[Opening SUPPLIED DATA section]
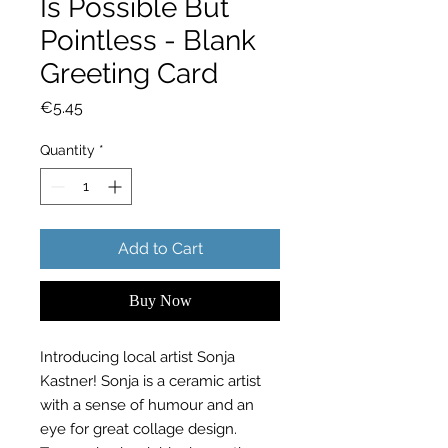
Is Possible But
Pointless - Blank
Greeting Card
Price
€5.45
Quantity
*
Add to Cart
Buy Now
Introducing local artist Sonja
Kastner! Sonja is a ceramic artist
with a sense of humour and an
eye for great collage design.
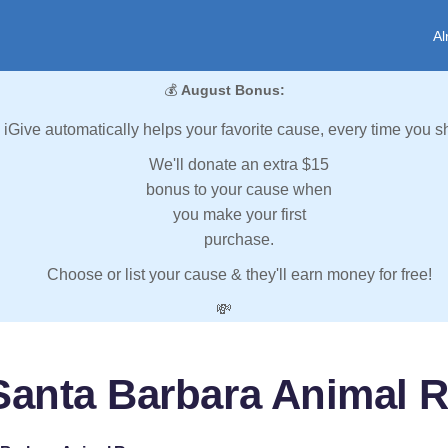
Al
💰
August Bonus:
iGive automatically helps your favorite cause, every time you s
We'll donate an extra $15
bonus to your cause when
you make your first
purchase.
Choose or list your cause & they'll earn money for free!
💸
Santa Barbara Animal 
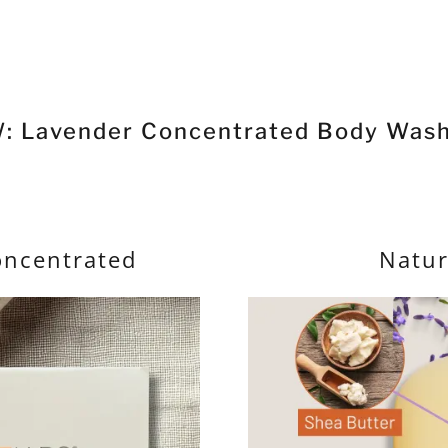
: Lavender Concentrated Body Wash
oncentrated
Natur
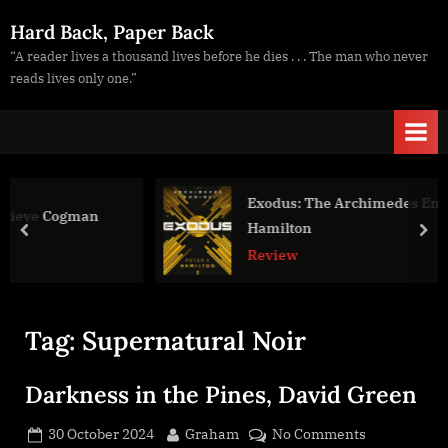
Skip
Hard Back, Paper Back
to
“A reader lives a thousand lives before he dies . . . The man who never
content
reads lives only one.”
Exodus: The Archimedes Engine, Peter F
man
Hamilton
prev
nex
Review
Tag:
Supernatural Noir
Darkness in the Pines, David Green
Posted
By
on
30 October 2024
Graham
No Comments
[Closing SUPPLIED DATA section]
### THE TASK
Set down exactly the line that holds "Supernatural Noir" and all lines after it to the end of the data.

### EXERCISE OUTPUT
Supernatural Noir
Darkness in the Pines, David Green
Posted
By
on
30 October 2024
Graham
No Comments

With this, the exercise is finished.